### What the exercise asks
Determine how many lines in the records hold the word "насоса". Return the number alone.

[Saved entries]
╭──

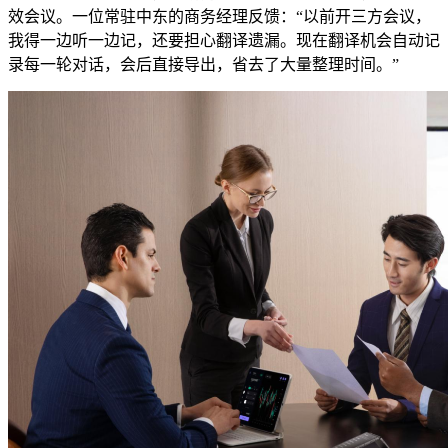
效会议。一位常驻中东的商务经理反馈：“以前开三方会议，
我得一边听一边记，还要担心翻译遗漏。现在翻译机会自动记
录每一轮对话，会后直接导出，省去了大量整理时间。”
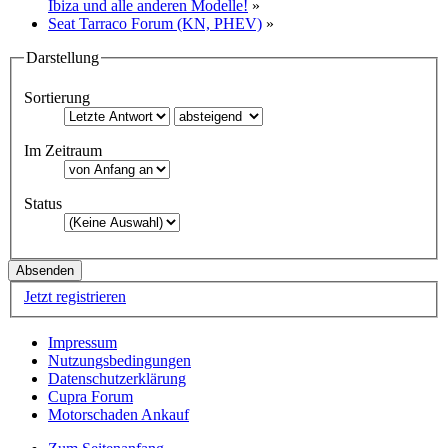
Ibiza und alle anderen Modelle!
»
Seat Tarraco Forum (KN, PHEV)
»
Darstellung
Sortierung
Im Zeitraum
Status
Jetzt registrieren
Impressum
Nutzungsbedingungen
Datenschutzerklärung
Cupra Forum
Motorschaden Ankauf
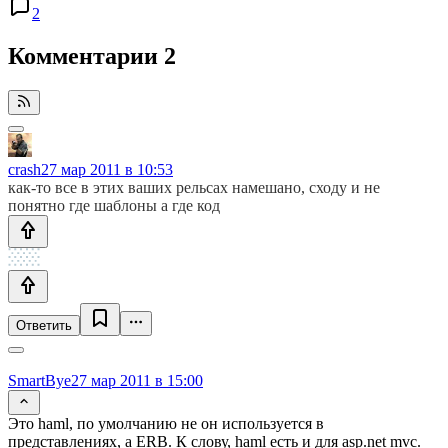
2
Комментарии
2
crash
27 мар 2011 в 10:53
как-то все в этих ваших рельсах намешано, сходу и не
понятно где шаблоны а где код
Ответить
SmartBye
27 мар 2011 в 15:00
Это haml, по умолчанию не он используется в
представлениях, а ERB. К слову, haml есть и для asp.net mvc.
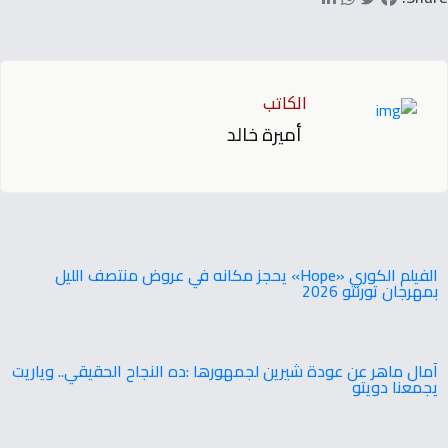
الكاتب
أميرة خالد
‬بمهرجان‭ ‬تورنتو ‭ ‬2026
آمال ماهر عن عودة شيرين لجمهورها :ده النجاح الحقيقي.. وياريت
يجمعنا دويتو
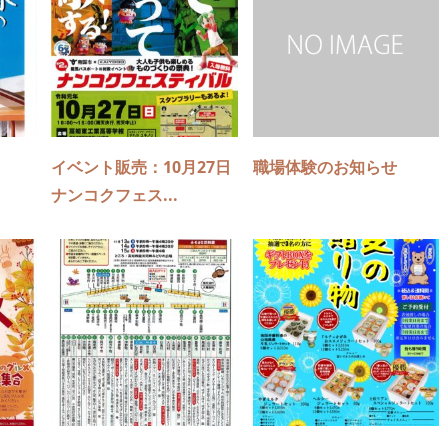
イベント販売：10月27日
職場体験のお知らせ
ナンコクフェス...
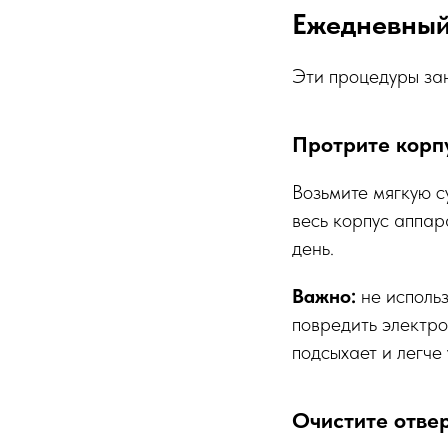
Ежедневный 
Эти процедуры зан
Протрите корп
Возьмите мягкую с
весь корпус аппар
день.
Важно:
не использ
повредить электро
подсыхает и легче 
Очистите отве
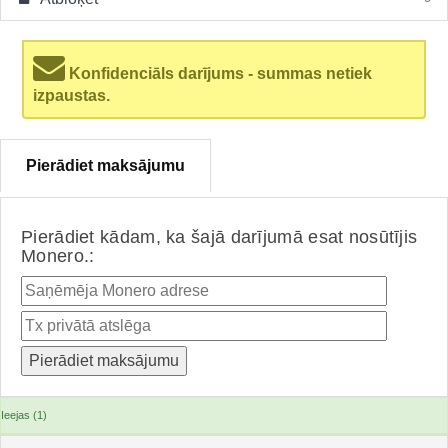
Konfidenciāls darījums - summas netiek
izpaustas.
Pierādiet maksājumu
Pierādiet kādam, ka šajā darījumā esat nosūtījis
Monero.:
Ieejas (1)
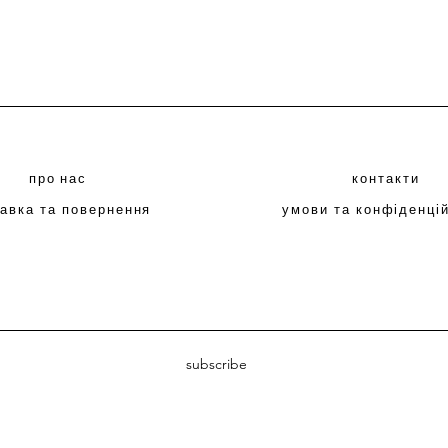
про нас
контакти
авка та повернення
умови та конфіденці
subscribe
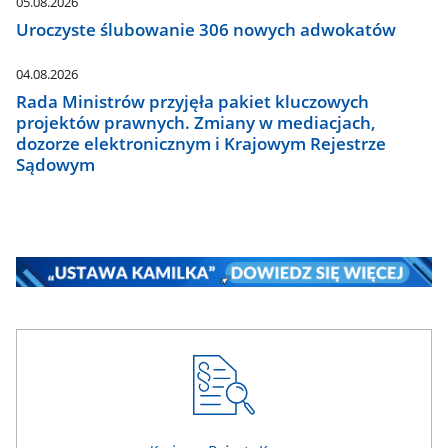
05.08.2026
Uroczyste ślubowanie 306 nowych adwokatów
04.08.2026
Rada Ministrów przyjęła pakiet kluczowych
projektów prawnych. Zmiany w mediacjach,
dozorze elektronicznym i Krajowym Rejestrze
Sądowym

╰──
╭──

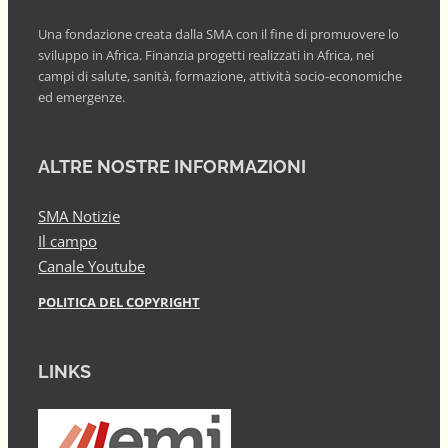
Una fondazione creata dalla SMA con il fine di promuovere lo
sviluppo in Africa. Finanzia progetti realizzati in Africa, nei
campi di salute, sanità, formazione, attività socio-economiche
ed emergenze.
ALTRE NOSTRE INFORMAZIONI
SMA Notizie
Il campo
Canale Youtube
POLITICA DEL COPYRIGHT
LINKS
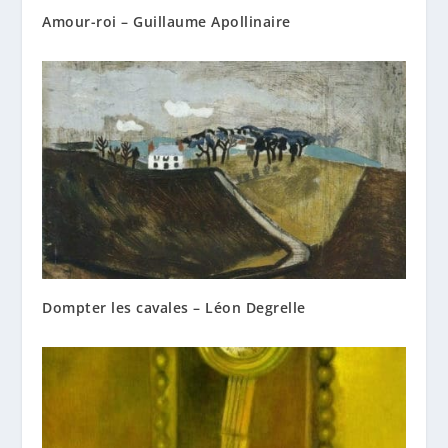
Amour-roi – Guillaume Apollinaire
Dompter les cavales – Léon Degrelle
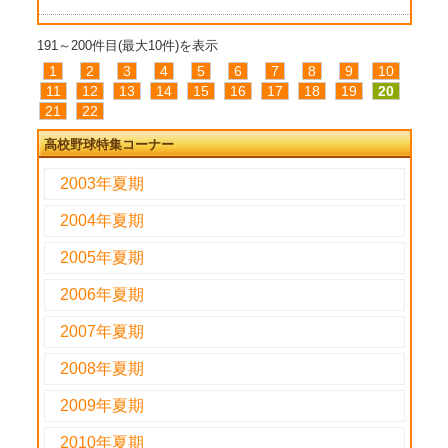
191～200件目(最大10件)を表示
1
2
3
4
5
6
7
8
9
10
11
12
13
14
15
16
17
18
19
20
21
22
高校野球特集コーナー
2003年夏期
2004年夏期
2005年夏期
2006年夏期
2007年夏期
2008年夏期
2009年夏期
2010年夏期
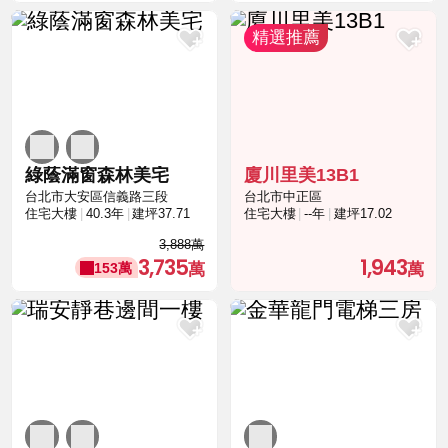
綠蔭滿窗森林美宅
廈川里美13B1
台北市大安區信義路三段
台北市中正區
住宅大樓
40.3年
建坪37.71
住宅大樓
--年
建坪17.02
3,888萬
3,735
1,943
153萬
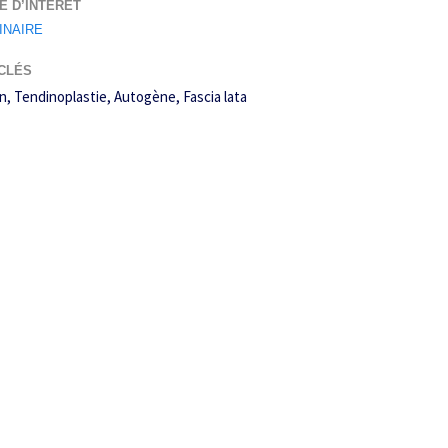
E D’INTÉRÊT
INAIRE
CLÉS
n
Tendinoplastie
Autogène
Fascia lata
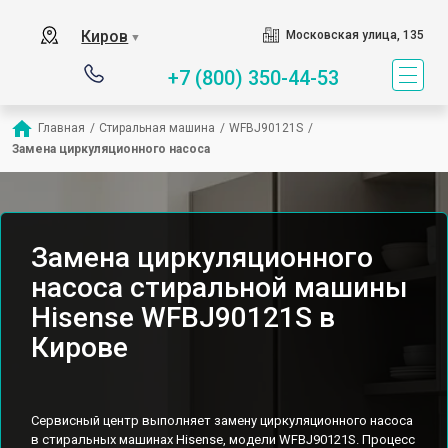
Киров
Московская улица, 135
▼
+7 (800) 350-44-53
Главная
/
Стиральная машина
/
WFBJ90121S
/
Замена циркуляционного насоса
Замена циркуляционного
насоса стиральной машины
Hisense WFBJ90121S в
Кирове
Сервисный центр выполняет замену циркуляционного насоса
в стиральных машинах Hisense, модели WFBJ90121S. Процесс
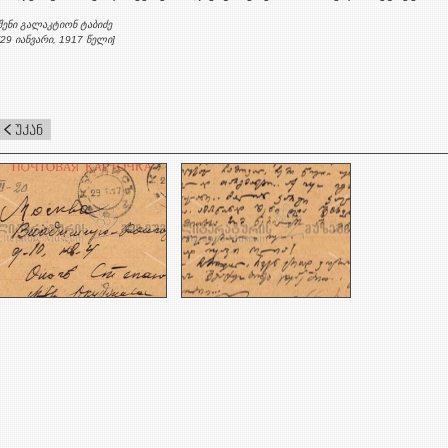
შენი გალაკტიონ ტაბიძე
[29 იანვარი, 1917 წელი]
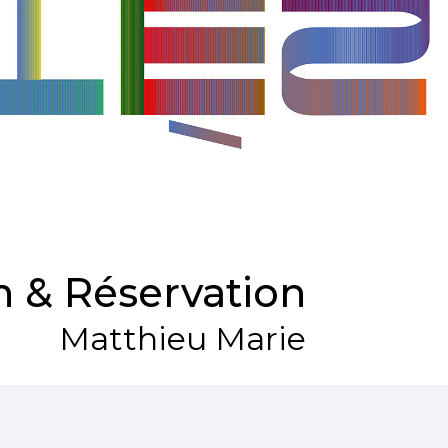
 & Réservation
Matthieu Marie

╰──

### Answer to this problem
3